17.BÖLÜM

4K 441 5.8K
                                    

"Erken... Daha erken ama... Patlama yüzünden Afşin... Doğuruyor!"

Pamir'in kurduğu cümleyi Afşin'in ikinci çığlığı takip ettiğinde daha fazla burada duramayacağıma karar vererek hızla odaya girdim. İçeri girip kapıyı arkamdan kapattığımda yatakta kıvranan Afşin'in önünde, dizlerinin üstüne çökmüş Umay'ın çaresiz bakışları usulca bana döndü. Üstü başı, elleri kan içindeydi ve alnındaki teri elinin tersiyle silerken gözlerindeki ifade bir şeyler yapmam, kendisine yardım etmem için adeta bana yalvarıyordu.

Daha önce hiç doğum anına tanık olmamıştım ve tam olarak ne yapmam gerektiğine dair de en ufak bir fikrim bile yoktu fakat Afşin'i yalnız bırakamazdım. Bildiğim tek şey, ne olursa olsun onu yalnız bırakamayacağımdı.

Kararlı adımlarla yatağa yaklaşırken gözlerim, kan içinde kalmış çarşaf ve Afşin'in acı içindeki suratı arasında birkaç defa gidip geldi. Bakışlarım en sonunda beyazına kan oturmuş kehribar rengi gözlerle kesiştiğinde, içim titredi. Afşin'in yüreğindeki korku bakışlarından benim yüreğime yuvarlanmış, taş olup oraya oturmuştu sanki. Ben ilk kez... Afşin'i ilk kez bu kadar korkarken görüyordum ve sonsuz ömrüm boyunca da bu korkuyu asla unutamayacağıma emindim.

Acısını sıktığı dişleriyle içinde tutmaya çalışırken güçlükle konuştu.

"Beria n'olur yardım et! Bebeğime bir şey olmasın. Gerekirse beni ikiye kesin ama ona bir şey olmasına izin vermeyin! Yalvarırım kurtarın onu!"

Gözlerimi yeniden Umay'a çevirdiğimde zihnine "Durum ne?" diye sordum.

Cevap aynı yoldan fakat bir hayli endişe yüklü şekilde geldi.

"Doğuma daha bir hafta vardı ama Afşin sarsıntılardan ve olaylardan etkilendiği için doğumu erken başladı."

"Bebeğin bir hafta erken doğması sorun olur mu?"

"Şu an problemimiz bebeğin bir hafta erken gelmesi değil ki Beria. Bebek bir türlü gelemiyor!
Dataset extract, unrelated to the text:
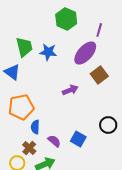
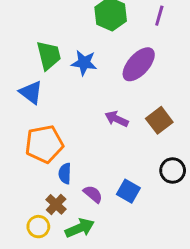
purple line: (99, 30) -> (159, 16), moved
brown square: (99, 75) -> (159, 120), moved
purple arrow: (70, 90) -> (117, 119), turned -133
Olanlardan dolayı Afşin o kadar gerildi ve kasıldı ki tüm kasları adeta kitlenip kaldı. Bedeni taş kesti ve bebek içeride sıkışıp kaldı! Daha da kötüsü bebek içeride kaldığı her an ölüme biraz daha yaklaşıyor. Biliyorsun... O henüz ölümsüz değil ve eğer onu bir an evvel oradan çıkaramazsak... Ölecek."
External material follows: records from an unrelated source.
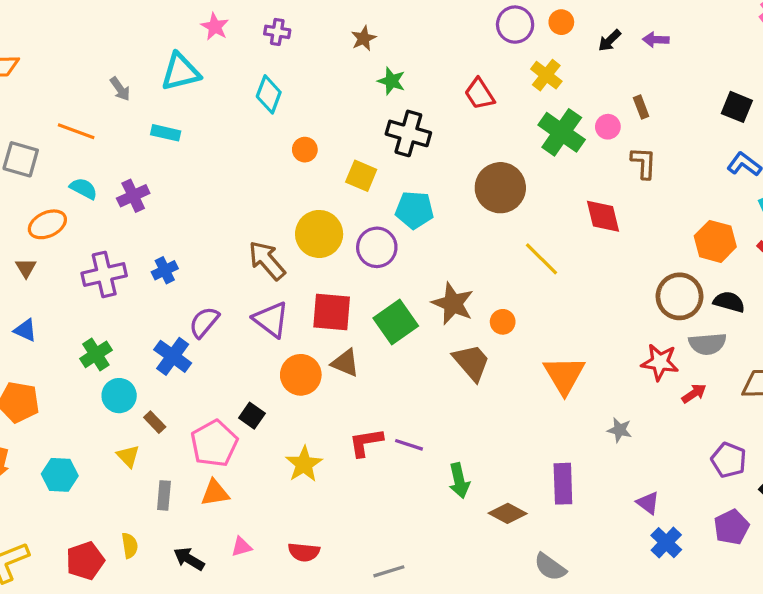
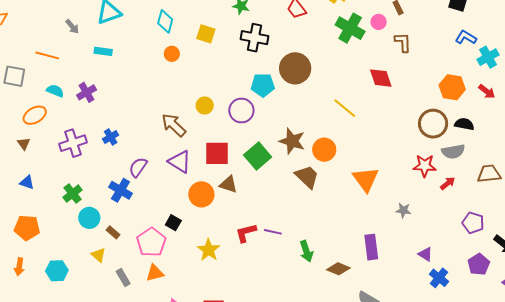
orange circle: (305, 150) -> (172, 54), moved
yellow square: (361, 176) -> (206, 34), moved
brown circle: (500, 188) -> (295, 68), moved
yellow circle: (319, 234) -> (205, 106), size x0.6
orange circle: (503, 322) -> (324, 150), size x1.5
gray rectangle: (164, 495) -> (123, 277), turned -30

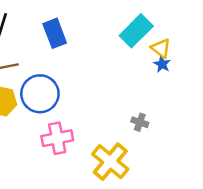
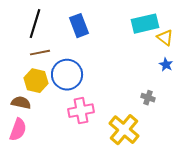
cyan rectangle: (136, 31) -> (145, 24), turned 32
blue star: (162, 64) -> (166, 65), moved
Dehşetle Afşin'e döndüğümde gözlerini acıyla kapatıp iki eliyle sımsıkı kavradığı çarşafı kendine çekerken de bedeninin tir tir titremeye başladığını gördüm. Birbirine bastırdığı dişlerinin arasından ikinci feryadını dile getirdiğinde içimde bir şeylerin kırıldığını hissettim.
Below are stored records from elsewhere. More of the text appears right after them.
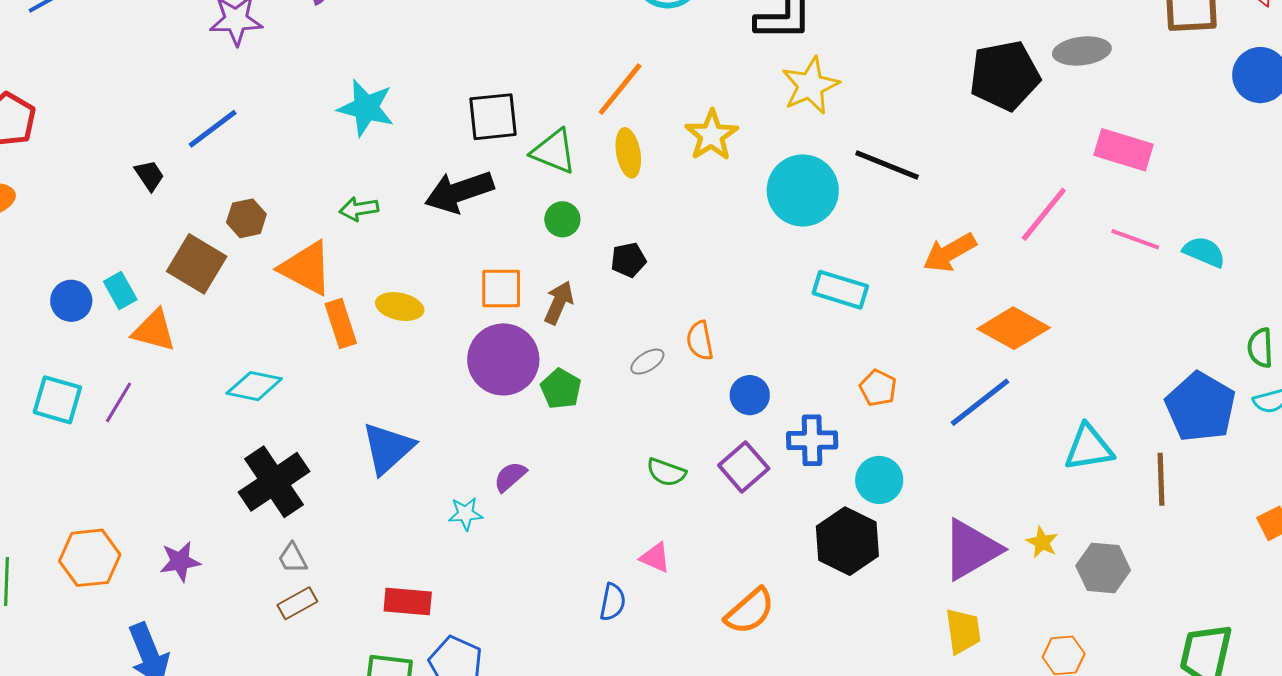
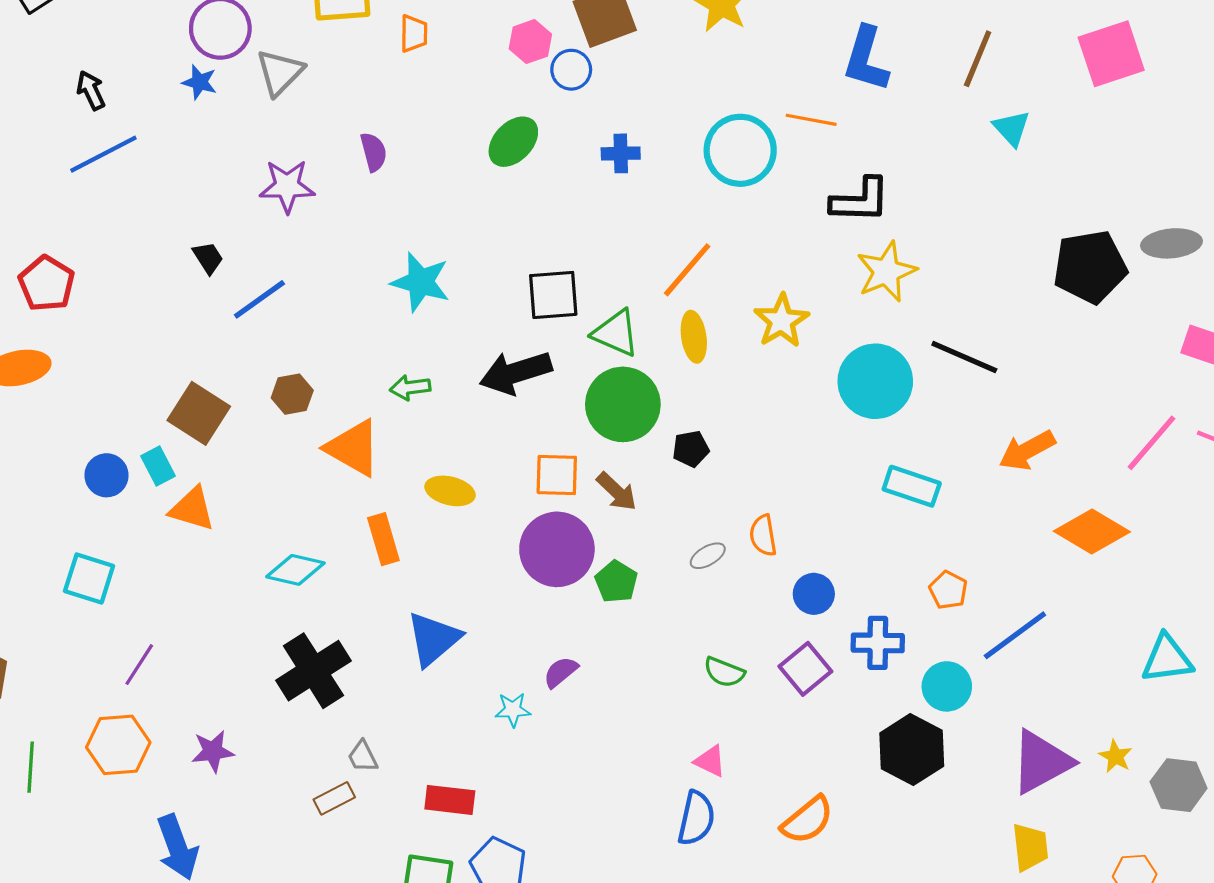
black trapezoid: (149, 175) -> (208, 258), moved
pink line: (1044, 214) -> (1152, 443), moved
green circle: (562, 219) -> (623, 404), size x2.0
brown square: (197, 264) -> (199, 413), moved
brown arrow: (559, 303) -> (617, 491), turned 108
orange rectangle: (341, 324) -> (383, 539), moved
purple line: (119, 402) -> (139, 665), moved
blue line: (980, 402) -> (1015, 635), moved
gray trapezoid: (293, 558) -> (363, 756), moved
blue semicircle: (613, 602) -> (696, 818), moved, size x1.4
"Kesin karnımı! Neyi bekliyorsunuz hala!? Bebeğimin ölmesini mi?"

Umay birkaç saniye ne yapacağını bilemeyerek gözlerime baktıktan sonra usulca yutkundu ve başını öne eğdi. Titreyen elleriyle eteğini yukarı sıyırıp bacağındaki bölmeden bir bıçak çekti. İkimiz de bir şeyi çok iyi biliyorduk: Afşin ne olursa olsun bu andan sağ salim çıkabilirdi çünkü ölümsüzdü. Ancak bebeği... Onun tek bir yanlış hamlesinde ölecekti.

O an hiç düşünmeden öne atıldım ve Umay'ı kafamı iki yana sallayarak durdurdum. Şansımızı bir kez daha denemek zorundaydık. Afşin'in karnını kesmek kesinlikle başvurmamız gereken son seçenek olmalıydı şayet Elementa'da kimsenin, buna bende dahildim, sezaryen doğumdan haberi olduğunu sanmıyordum fakat bu işin, avın boynunu bedeninden ayırmaya benzemediğine de emindim.

Afşin'in yanına oturup ellerini çarşaftan kurtardıktan sonra ellerimi sımsıkı tutmasına izin verdim. Avcumdaki kesikler henüz tam olarak iyileşmedikleri için biraz sızlamışlardı ancak Afşin'in çaresiz bakışları kadar yakmamıştı canımı.